There are many articles on YWS and elsewhere that tell how to use the comma, but I've decided to present the less commonly mentioned ones, the ones that usually are passed over in reviewing. When I see them, I mention them in my reviews, but it has become repetitive for me to explain them over and over. So, in order to have these situations written down, hopefully for someone's benefit, I will go over the two main ones with examples.

Commas and Compound Sentences:

First we'll talk about when to use them in compound sentences. What is a compound sentence? Follow this link, for Musicaloo7311 does a far better job at explaining what it is than I can (you'll also learn what she has to say atop mine).

http://www.youngwriterssociety.com/viewarticlebody.php?t=46356

Very bluntly speaking, though, compound sentences are sentences connected with words like the following: and, but, or, for (Musicaloo7311 has a better list of them in the link above).

Here are some examples:

1) I went to the park, and I bought an ice cream cone.

2) Billy wanted to win, but he is bad at baseball.

3) Will Michael go to the park, or will he stay home?

4) Wilma went to bed, but Fred was locked out by the cat again.

So do we understand what a compound sentence is? Good. Now, the ones listed above have a comma separating them, correct? Notice the words I put in bold? These words are the reason for the comma. Since it restates who it is, that means you need a comma. However, if one were to not restate who it is, then a comma isn't needed.

Here are some examples of situations where a comma isn't needed.

1) I went to the park and bought an ice cream cone. (Notice how I got rid of the second 'I'? This is why there is no comma)

2) Billy wanted to win but is bad at baseball. (This time I got rid of 'he')

3) Will Michael go to the park or stay home? (like last time, I got rid of 'he').

4) Wilma went to bed, but Fred was locked out by the cat again. (This time I couldn't get rid of the comma and the name. Why? Because we need to state that it's Fred that is stuck outside instead of Wilma, so we had to keep the comma and say it was Fred. If Wilma had gone to bed but was stuck out side, then we could make it like so:

Wilma went to bed but was locked out by the cat again.

This way only makes sense if we're talking about the same person. So, if the compound sentence ends up talking about the separate states or actions of two or more different people, then a comma will be necessary).

I hope I stated that one clearly enough for you all to understand, and keep in mind that it applies to all compound sentences. Now we'll move on to another overlooked comma usage.

Commas and Description:

Here is the one I see most people never catching. It has to do with describing things.

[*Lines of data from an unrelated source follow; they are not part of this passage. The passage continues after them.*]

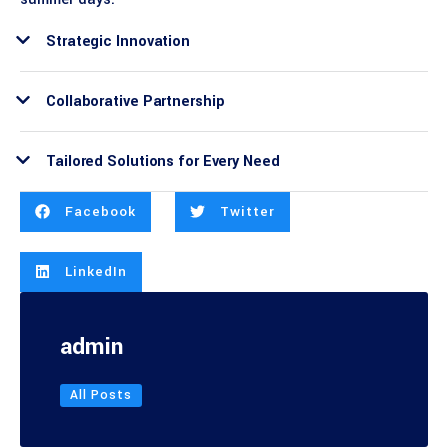
Strategic Innovation
Collaborative Partnership
Tailored Solutions for Every Need
Facebook
Twitter
LinkedIn
admin
All Posts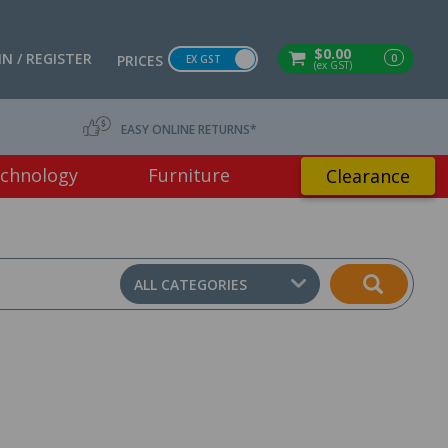
$0.00
IN / REGISTER
0
PRICES
EX GST
(ex GST)
EASY ONLINE RETURNS*
chnology
Furniture
Clearance
ALL CATEGORIES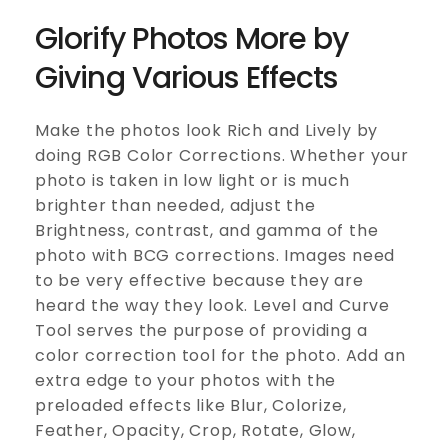
Glorify Photos More by
Giving Various Effects
Make the photos look Rich and Lively by
doing RGB Color Corrections. Whether your
photo is taken in low light or is much
brighter than needed, adjust the
Brightness, contrast, and gamma of the
photo with BCG corrections. Images need
to be very effective because they are
heard the way they look. Level and Curve
Tool serves the purpose of providing a
color correction tool for the photo. Add an
extra edge to your photos with the
preloaded effects like Blur, Colorize,
Feather, Opacity, Crop, Rotate, Glow,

Here's the rule.

Rule of Describing (catchy title, I know): Whenever more than one word describes another you need to separate them with commas.

Now that you know the basic idea of it, here are some examples.

1) The ragged, tired dog rested on the ground. (Both "ragged" and "tired" describe "dog", so they need a comma)

2) I walked to the dirty, old house. (Both "dirty" and "old" describe "house", so throw in a comma separating them)

3) The woman had honey blond hair. (This time I didn't need a comma. This is because "honey" and "blond" don't both describe "hair". "Honey" actually describes "blond", so no comma is needed)

4) He put on his canary yellow helmet. (Same as the last one. "Canary" describes "yellow", so a comma isn't needed)

Well, that's all I've come to say. These two situations are very commonly misused, and I rarely see anything mentioned about them, so I thought I'd present my explanation. I hope it was helpful.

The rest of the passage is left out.